Deal flow in the life settlement industry’s secondary market can be separated into two main channels – the direct-to-consumer market, where insureds sell their policies to a licensed life settlement provider, perhaps because they have seen or heard TV or radio advertising – and the intermediated channel, where life insurance agents, accountants, attorneys and wealth managers work with their client to sell their policy via a licensed life settlement broker.
In the intermediated channel, deal flow from the wealth manager – registered investment adviser (RIAs) – cohort is on the rise. And the increased activity is coming from what is, figuratively, two sides of the same coin.
“A lot of the increased interest in the life settlement market by RIAs is actually being driven by the RIA client. They are seeing advertising on TV, articles online, and in turn, asking their wealth manager whether selling their life insurance policy is right for them,” said Jon B. Mendelsohn, CEO of life settlement broker Ashar Group.
“And the RIAs themselves are also seeing the same commercials and taking a more proactive approach with their clients. There is increased awareness coming from both segments that is driving increased activity in the secondary market.”
The contribution that the RIA segment makes to the life settlement industry in terms of secondary market deal flow is one of three hats they wear in the space.
The second is that of the capital allocator. Life settlement asset managers source their third-party capital from the usual suspects – pension plan sponsors, foundations, endowments, funds of funds, insurance companies, family offices, and high net worth individuals.
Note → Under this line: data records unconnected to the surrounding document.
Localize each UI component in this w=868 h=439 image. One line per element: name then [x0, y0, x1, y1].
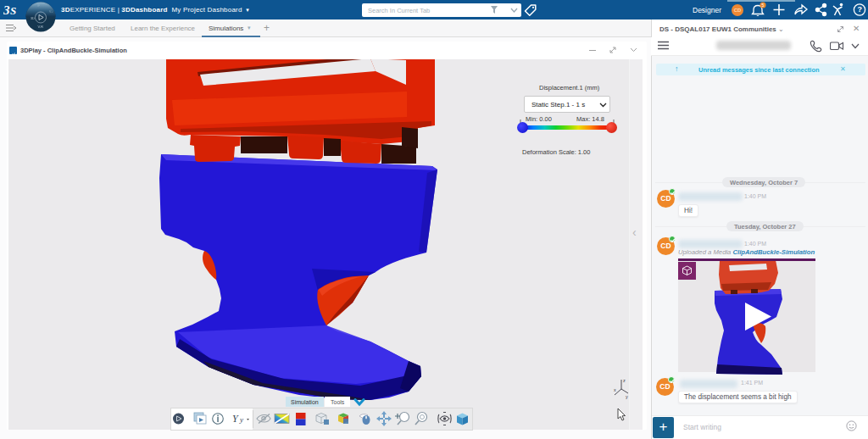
svg-text:V.R: V.R — [38, 25, 44, 29]
svg-text:?: ? — [858, 5, 863, 14]
svg-text:S: S — [10, 4, 16, 17]
svg-text:y: y — [239, 415, 243, 424]
svg-text:y: y — [626, 394, 628, 399]
svg-text:V+: V+ — [49, 10, 53, 14]
svg-text:z: z — [623, 378, 626, 383]
svg-text:5: 5 — [762, 3, 765, 8]
svg-text:3D: 3D — [31, 17, 35, 20]
svg-text:3: 3 — [3, 3, 10, 17]
svg-text:IF: IF — [37, 4, 40, 8]
svg-text:x: x — [614, 387, 616, 392]
svg-text:Y: Y — [232, 413, 239, 425]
RIAs are increasingly funnelling their clients’ assets towards life settlements, as part of a broader effort to engage with alternative investments such as hedge funds, private equity, private debt, real estate and venture capital more broadly.
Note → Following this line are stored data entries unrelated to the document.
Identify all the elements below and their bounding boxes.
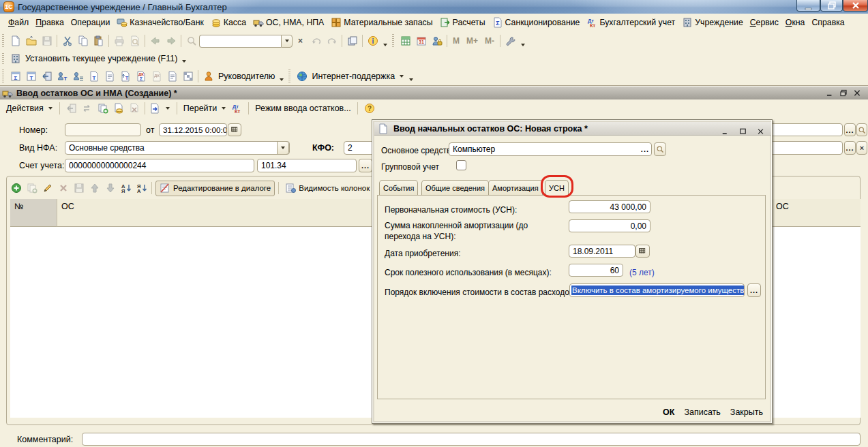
- toolbar-grip[interactable]: [2, 34, 4, 48]
- edit-in-dialog-toggle[interactable]: Редактирование в диалоге: [155, 181, 275, 196]
- tab-depreciation[interactable]: Амортизация: [488, 180, 543, 195]
- accumulated-depreciation-input[interactable]: 0,00: [569, 219, 650, 232]
- menu-edit[interactable]: Правка: [35, 18, 64, 27]
- account2-input[interactable]: 101.34: [257, 159, 357, 172]
- delete-row-button[interactable]: [55, 181, 71, 196]
- menu-institution[interactable]: Учреждение: [682, 17, 743, 28]
- menu-help[interactable]: Справка: [811, 18, 844, 27]
- date-calendar-button[interactable]: [228, 123, 241, 136]
- internet-support-caret[interactable]: [400, 75, 404, 78]
- document-flow-caret[interactable]: [166, 107, 170, 110]
- menu-operations[interactable]: Операции: [71, 18, 110, 27]
- manager-caret[interactable]: [280, 78, 284, 81]
- help-icon[interactable]: [362, 101, 378, 116]
- settings-wrench-button[interactable]: [503, 33, 518, 48]
- search-clear-button[interactable]: ×: [293, 33, 308, 48]
- find-next-button[interactable]: [324, 33, 340, 48]
- manager-button[interactable]: Руководителю: [218, 72, 275, 81]
- user-permissions-button[interactable]: [429, 33, 445, 48]
- menu-inventory[interactable]: Материальные запасы: [331, 17, 432, 28]
- column-header-number[interactable]: №: [10, 199, 57, 227]
- cost-inclusion-select-button[interactable]: ...: [747, 283, 761, 297]
- print-button[interactable]: [111, 33, 127, 48]
- chess-sheet-icon[interactable]: [180, 69, 196, 84]
- set-institution-caret[interactable]: [182, 60, 186, 63]
- right-field-2-select-button[interactable]: ...: [844, 141, 856, 155]
- internet-support-more-caret[interactable]: [409, 78, 413, 81]
- account-report-icon[interactable]: [117, 69, 133, 84]
- document-flow-icon[interactable]: [147, 101, 163, 116]
- copy-button[interactable]: [75, 33, 91, 48]
- account-turnover-sheet-icon[interactable]: [23, 69, 39, 84]
- reread-icon[interactable]: [80, 101, 95, 116]
- cut-button[interactable]: [59, 33, 75, 48]
- main-book-icon[interactable]: [164, 69, 180, 84]
- right-field-2-clear-button[interactable]: ×: [856, 141, 867, 155]
- ok-button[interactable]: ОК: [663, 407, 674, 417]
- forward-button[interactable]: [163, 33, 179, 48]
- subconto-analysis-icon[interactable]: [55, 69, 70, 84]
- summary-postings-icon[interactable]: [133, 69, 149, 84]
- internet-support-button[interactable]: Интернет-поддержка: [312, 72, 395, 81]
- column-visibility-button[interactable]: Видимость колонок: [282, 181, 372, 196]
- menu-fixed-assets[interactable]: ОС, НМА, НПА: [253, 17, 324, 28]
- new-document-button[interactable]: [8, 33, 23, 48]
- asset-input[interactable]: Компьютер...: [449, 142, 652, 156]
- search-input[interactable]: [199, 35, 281, 48]
- menu-service[interactable]: Сервис: [750, 18, 779, 27]
- save-button[interactable]: [39, 33, 55, 48]
- information-dropdown-caret[interactable]: [383, 44, 387, 46]
- cost-inclusion-input[interactable]: Включить в состав амортизируемого имущес…: [569, 283, 745, 297]
- nfa-type-select[interactable]: Основные средства: [65, 141, 290, 155]
- sort-asc-button[interactable]: [118, 181, 134, 196]
- menu-authorization[interactable]: Санкционирование: [492, 17, 580, 28]
- menu-cash[interactable]: Касса: [211, 17, 246, 28]
- calendar-button[interactable]: [413, 33, 429, 48]
- add-to-journal-icon[interactable]: [64, 101, 80, 116]
- unpost-document-icon[interactable]: [127, 101, 143, 116]
- document-transfer-icon[interactable]: [39, 69, 55, 84]
- mdi-minimize-button[interactable]: [824, 89, 835, 97]
- date-input[interactable]: 31.12.2015 0:00:00: [159, 123, 227, 136]
- mdi-restore-button[interactable]: [837, 89, 849, 97]
- window-minimize-button[interactable]: [796, 0, 820, 12]
- menu-treasury[interactable]: Казначейство/Банк: [117, 17, 204, 28]
- memory-m-plus-button[interactable]: M+: [466, 36, 478, 46]
- information-button[interactable]: [365, 33, 380, 48]
- memory-m-button[interactable]: M: [453, 36, 460, 46]
- acquisition-date-input[interactable]: 18.09.2011: [569, 245, 635, 258]
- find-previous-button[interactable]: [308, 33, 324, 48]
- search-dropdown-button[interactable]: [281, 35, 293, 48]
- group-accounting-checkbox[interactable]: [456, 160, 466, 170]
- paste-button[interactable]: [91, 33, 106, 48]
- toolbar-grip[interactable]: [2, 53, 4, 65]
- goto-button[interactable]: Перейти: [183, 104, 218, 113]
- memory-m-minus-button[interactable]: M-: [485, 36, 494, 46]
- add-row-button[interactable]: [8, 181, 24, 196]
- menu-file[interactable]: Файл: [8, 18, 29, 27]
- tab-general[interactable]: Общие сведения: [421, 180, 489, 195]
- turnover-balance-sheet-icon[interactable]: [8, 69, 23, 84]
- menu-accounting[interactable]: Бухгалтерский учет: [586, 17, 675, 28]
- goto-caret[interactable]: [222, 107, 226, 110]
- tab-events[interactable]: События: [379, 180, 418, 195]
- asset-select-button[interactable]: ...: [641, 147, 649, 152]
- menu-settlements[interactable]: Расчеты: [440, 17, 485, 28]
- move-up-button[interactable]: [87, 181, 102, 196]
- dialog-titlebar[interactable]: Ввод начальных остатков ОС: Новая строка…: [374, 122, 771, 136]
- actions-caret[interactable]: [48, 107, 53, 110]
- print-preview-button[interactable]: [127, 33, 143, 48]
- dt-kt-icon[interactable]: [228, 101, 244, 116]
- end-edit-button[interactable]: [71, 181, 87, 196]
- asset-search-button[interactable]: [654, 142, 666, 156]
- search-icon[interactable]: [183, 33, 199, 48]
- account-input[interactable]: 00000000000000244: [65, 159, 254, 172]
- account-card-icon[interactable]: [102, 69, 117, 84]
- dialog-maximize-button[interactable]: [737, 127, 749, 136]
- balance-input-mode-button[interactable]: Режим ввода остатков...: [255, 104, 350, 113]
- post-document-icon[interactable]: [111, 101, 127, 116]
- open-button[interactable]: [23, 33, 39, 48]
- right-field-1-search-button[interactable]: [856, 123, 867, 136]
- sort-desc-button[interactable]: [134, 181, 149, 196]
- edit-row-button[interactable]: [40, 181, 55, 196]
Hats one and two are linked by something of a virtuous circle.
“In many cases, an RIA working with a client to sell a life insurance policy they no longer need is beneficial to them because it’s increasing their AUM. And life settlement brokers like us have the same fiduciary duty to the policy seller as the RIA does to their clients’ best interest, so the RIAs fiduciary duty is satisfied here. The premiums that the insured was previously paying, and the lump sum they receive from the sale of the policy, can now be routed into other investments, which increases the AUM of the RIA. Life settlements works well for both sides,” said Mendelsohn.
The third hat is, currently, by far the smallest the RIA wears. But it could be the most influential: that of increasing the number of life insurance policies that could turn into life settlements in future by incorporating life insurance into the financial planning process that they do for their clients.
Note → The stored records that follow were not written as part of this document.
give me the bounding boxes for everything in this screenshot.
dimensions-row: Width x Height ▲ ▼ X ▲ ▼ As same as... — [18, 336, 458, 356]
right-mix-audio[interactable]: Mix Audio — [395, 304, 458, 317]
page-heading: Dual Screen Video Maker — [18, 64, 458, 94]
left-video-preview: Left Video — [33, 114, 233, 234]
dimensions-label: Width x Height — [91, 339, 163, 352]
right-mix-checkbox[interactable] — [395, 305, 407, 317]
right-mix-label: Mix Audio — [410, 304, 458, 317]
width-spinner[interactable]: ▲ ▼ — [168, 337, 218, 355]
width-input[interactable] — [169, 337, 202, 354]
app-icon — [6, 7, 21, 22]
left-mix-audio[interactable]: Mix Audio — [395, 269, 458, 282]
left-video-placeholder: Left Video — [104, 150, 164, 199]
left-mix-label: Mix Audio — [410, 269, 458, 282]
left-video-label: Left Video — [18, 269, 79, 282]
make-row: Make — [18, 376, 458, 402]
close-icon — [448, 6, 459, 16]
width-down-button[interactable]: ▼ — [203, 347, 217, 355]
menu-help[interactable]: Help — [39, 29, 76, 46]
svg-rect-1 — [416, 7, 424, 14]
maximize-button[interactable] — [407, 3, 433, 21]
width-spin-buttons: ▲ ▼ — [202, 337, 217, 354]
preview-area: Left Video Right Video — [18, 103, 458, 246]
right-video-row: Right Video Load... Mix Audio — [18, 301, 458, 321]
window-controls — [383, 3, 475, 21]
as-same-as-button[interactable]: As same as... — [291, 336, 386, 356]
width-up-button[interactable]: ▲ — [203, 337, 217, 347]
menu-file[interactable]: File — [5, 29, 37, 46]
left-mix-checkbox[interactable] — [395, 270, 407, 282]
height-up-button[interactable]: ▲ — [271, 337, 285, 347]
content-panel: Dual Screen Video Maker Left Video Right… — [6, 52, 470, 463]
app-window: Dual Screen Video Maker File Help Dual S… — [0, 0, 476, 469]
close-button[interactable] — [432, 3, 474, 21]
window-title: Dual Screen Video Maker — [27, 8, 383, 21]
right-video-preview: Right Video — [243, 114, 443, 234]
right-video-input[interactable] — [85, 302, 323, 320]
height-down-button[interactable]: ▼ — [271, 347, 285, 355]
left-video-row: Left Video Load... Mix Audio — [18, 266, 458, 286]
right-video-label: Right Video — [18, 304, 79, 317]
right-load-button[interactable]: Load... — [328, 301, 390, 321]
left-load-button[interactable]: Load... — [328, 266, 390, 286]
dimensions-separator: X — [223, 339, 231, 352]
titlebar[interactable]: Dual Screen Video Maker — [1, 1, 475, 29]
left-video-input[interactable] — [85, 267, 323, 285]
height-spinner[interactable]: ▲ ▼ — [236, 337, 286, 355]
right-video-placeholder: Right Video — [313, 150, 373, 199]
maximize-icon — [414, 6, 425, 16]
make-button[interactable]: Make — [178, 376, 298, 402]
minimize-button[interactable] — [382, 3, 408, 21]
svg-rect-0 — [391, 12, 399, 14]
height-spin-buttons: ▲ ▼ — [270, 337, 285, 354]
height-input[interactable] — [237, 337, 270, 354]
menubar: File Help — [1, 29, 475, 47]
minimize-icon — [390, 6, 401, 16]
Except that they don’t. Or, at least, not many of them do. Reasons abound as to why life insurance is an afterthought for a wealth manager/advisor. First, most RIAs are not licensed to be compensated for work involved in managing life insurance policy assets. Second, in some states, they aren’t licensed to even talk with clients about their life insurance, let alone sell it. Third, even for those RIAs legally able to talk with clients about life insurance, they lack an eco-system of tools, educational resources, and service providers to support the prudent selection or retention and proper management of life insurance in clients’ ‘Best Interests’. Without such an eco-system, like they have for investment management, no wonder RIAs feel unprepared and hesitant to incorporate life insurance portfolio management in the financial planning process that they do for their clients.
All this adds up to what is a substantial roadblock to getting RIAs more involved in life insurance at the ground level.
“There’s no reason why an RIA can’t include life insurance portfolio management as part of their overall service offerings,” said Barry Flagg, CEO at life insurance analytics firm, Veralytic. “But advising clients without tools and service providers that support their fiduciary business model is more time-consuming and outside their comfort zone – and human beings rarely volunteer to do things that are both more difficult and outside their comfort zone. In the meantime, the more progressive RIAs are engaging “subadvisors” to evaluate and manage clients’ life insurance policy assets, in the same way they already do for other specialty financial instruments.”
The life settlement industry believes that its market could be significantly larger. Industry group the European Life Settlement Association, publisher of Life Risk News, recently published a fact sheet that suggests the secondary market could potentially be three times its current size. That belief is driven largely by the gap that exists between the number of policies transacted annually in the secondary market, and the lapse rate of life insurance policies in the US. In 2021, the combined termination rate of all life insurance in the US was worth more than $600bn, whereas the total dollar value of transactions in the secondary market was only $4bn. Whilst not all of the $600bn would qualify for a life settlement, the disparity is clear to see.
But what’s also true is that RIAs could be seed planters, growing the total number and value of life insurance policies that could eventually qualify for a life settlement, if they were to engage with life insurance to a greater extent. Combining that, with their role as an existing driver of secondary market supply, and their influence as capital allocators, shows just how important this cohort is to the life settlement market going forward – and why breaking down barriers to life insurance education is key to success in the long term.
“The two roles that RIAs currently play in the life settlement industry are enough by themselves to justify making the wealth manager channel a strategic priority for the life settlement industry,” said Flagg. “But what also needs to happen is for some of the barriers that currently exist for RIAs to engage with life insurance at the outset to be lowered or removed. That’s a longer–term play but one that makes sense for the life settlement industry to look into.”